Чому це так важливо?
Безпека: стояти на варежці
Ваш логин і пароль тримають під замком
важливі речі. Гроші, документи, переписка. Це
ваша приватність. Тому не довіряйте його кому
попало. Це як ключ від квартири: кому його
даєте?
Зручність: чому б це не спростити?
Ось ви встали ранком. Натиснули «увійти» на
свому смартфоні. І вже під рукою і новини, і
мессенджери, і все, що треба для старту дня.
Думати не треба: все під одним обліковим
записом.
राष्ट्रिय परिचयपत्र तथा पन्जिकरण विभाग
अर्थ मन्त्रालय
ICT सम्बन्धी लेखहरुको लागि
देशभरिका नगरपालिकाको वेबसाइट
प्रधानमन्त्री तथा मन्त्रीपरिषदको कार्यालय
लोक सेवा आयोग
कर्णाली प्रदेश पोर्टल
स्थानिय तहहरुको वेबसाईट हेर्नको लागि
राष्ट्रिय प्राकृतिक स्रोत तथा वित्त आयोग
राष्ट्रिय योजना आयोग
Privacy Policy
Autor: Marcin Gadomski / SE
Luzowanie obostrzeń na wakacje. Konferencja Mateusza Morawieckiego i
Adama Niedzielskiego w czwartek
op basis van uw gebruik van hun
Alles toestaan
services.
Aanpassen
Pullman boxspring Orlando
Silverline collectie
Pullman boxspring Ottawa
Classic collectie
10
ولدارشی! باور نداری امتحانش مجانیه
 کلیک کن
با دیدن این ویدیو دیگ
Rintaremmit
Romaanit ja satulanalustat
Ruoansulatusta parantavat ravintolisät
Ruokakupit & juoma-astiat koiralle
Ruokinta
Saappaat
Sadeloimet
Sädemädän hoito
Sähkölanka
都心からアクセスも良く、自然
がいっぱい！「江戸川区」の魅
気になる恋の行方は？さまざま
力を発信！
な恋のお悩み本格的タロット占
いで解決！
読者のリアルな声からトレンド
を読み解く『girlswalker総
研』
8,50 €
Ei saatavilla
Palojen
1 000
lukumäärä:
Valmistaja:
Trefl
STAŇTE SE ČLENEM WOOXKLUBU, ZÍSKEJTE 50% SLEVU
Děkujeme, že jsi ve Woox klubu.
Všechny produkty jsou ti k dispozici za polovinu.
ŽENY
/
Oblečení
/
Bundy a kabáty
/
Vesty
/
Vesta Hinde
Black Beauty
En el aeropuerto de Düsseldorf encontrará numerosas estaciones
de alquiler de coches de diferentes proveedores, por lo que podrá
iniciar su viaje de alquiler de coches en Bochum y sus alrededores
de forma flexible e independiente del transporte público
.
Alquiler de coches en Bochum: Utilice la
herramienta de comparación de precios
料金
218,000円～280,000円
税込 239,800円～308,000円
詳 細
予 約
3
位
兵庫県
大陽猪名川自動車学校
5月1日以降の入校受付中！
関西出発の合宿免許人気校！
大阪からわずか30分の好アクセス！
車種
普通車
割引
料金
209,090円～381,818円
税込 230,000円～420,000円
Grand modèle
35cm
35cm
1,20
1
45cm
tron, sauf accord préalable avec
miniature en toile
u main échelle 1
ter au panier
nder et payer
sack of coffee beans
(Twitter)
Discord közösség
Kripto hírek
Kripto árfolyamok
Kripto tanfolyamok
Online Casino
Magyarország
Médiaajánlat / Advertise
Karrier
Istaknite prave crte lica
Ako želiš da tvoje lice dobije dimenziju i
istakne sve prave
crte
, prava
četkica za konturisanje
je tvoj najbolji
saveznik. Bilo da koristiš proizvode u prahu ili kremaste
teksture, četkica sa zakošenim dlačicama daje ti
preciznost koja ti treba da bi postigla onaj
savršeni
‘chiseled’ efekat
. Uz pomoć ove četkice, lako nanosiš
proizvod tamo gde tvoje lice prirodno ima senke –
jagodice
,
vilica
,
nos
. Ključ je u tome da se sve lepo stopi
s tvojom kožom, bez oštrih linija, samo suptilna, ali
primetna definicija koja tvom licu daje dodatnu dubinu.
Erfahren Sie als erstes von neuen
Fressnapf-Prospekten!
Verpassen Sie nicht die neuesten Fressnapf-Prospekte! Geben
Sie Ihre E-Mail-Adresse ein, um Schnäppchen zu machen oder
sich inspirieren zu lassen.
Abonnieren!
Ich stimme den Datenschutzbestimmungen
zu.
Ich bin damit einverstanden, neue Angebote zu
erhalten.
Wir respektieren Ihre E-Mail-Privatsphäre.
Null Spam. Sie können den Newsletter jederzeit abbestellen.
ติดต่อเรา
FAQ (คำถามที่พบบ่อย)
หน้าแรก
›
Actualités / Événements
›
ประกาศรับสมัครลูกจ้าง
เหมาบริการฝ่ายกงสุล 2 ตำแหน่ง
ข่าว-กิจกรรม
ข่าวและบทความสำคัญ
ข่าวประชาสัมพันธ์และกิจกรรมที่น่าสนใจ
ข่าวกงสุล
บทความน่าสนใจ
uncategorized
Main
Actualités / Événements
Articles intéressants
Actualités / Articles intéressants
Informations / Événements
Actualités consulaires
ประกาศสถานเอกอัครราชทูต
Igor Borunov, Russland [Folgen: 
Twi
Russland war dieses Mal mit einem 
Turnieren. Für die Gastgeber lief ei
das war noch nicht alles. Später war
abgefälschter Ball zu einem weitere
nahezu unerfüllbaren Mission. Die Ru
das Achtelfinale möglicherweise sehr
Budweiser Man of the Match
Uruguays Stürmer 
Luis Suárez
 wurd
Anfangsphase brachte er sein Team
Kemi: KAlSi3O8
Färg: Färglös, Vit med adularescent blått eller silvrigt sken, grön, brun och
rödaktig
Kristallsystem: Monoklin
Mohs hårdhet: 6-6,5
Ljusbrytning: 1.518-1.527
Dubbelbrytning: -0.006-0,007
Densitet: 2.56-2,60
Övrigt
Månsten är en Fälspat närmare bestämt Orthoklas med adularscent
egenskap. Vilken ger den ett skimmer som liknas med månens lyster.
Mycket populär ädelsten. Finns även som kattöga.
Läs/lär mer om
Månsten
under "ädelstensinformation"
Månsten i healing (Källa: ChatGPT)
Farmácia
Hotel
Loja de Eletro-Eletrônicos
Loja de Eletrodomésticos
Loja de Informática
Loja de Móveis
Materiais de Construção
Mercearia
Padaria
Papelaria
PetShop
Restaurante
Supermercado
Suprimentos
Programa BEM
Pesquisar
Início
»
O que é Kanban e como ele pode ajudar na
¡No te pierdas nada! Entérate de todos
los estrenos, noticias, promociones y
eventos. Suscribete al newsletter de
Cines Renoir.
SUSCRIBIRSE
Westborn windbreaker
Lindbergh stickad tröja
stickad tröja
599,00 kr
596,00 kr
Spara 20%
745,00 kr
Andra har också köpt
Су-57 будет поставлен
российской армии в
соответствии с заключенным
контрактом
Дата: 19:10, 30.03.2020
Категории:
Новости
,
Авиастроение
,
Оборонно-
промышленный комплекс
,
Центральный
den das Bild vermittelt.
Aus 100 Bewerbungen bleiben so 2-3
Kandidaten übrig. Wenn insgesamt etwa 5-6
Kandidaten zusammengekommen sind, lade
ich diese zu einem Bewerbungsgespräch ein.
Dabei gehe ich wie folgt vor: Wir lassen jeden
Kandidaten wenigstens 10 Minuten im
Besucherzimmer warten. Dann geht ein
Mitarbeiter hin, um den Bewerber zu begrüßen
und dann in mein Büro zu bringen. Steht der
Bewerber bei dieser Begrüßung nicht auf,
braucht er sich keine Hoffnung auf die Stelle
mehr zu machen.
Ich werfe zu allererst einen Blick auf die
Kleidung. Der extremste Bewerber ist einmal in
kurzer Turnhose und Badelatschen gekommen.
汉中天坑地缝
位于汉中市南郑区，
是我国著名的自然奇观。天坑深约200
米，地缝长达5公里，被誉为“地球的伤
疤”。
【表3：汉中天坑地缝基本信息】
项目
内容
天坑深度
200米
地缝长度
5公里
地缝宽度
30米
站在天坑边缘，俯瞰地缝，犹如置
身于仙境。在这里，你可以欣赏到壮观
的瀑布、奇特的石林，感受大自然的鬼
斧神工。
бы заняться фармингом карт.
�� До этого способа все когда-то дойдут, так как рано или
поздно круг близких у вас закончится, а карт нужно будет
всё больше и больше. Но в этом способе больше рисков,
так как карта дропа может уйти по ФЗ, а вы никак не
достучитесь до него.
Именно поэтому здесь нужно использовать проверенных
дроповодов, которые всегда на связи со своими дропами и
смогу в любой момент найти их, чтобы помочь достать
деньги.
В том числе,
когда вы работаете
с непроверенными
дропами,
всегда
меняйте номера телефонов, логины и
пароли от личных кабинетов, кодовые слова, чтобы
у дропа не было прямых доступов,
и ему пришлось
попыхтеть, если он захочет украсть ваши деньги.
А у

________________________________________

**Task requirements**
Could you repeat exactly the lines in the listing above from the one with "स्थानिय तहहरुको वेबसाईट हेर्नको लागि" down to the one with "Silverline collectie"? Include both of those lines.

**Response area**
स्थानिय तहहरुको वेबसाईट हेर्नको लागि
राष्ट्रिय प्राकृतिक स्रोत तथा वित्त आयोग
राष्ट्रिय योजना आयोग
Privacy Policy
Autor: Marcin Gadomski / SE
Luzowanie obostrzeń na wakacje. Konferencja Mateusza Morawieckiego i
Adama Niedzielskiego w czwartek
op basis van uw gebruik van hun
Alles toestaan
services.
Aanpassen
Pullman boxspring Orlando
Silverline collectie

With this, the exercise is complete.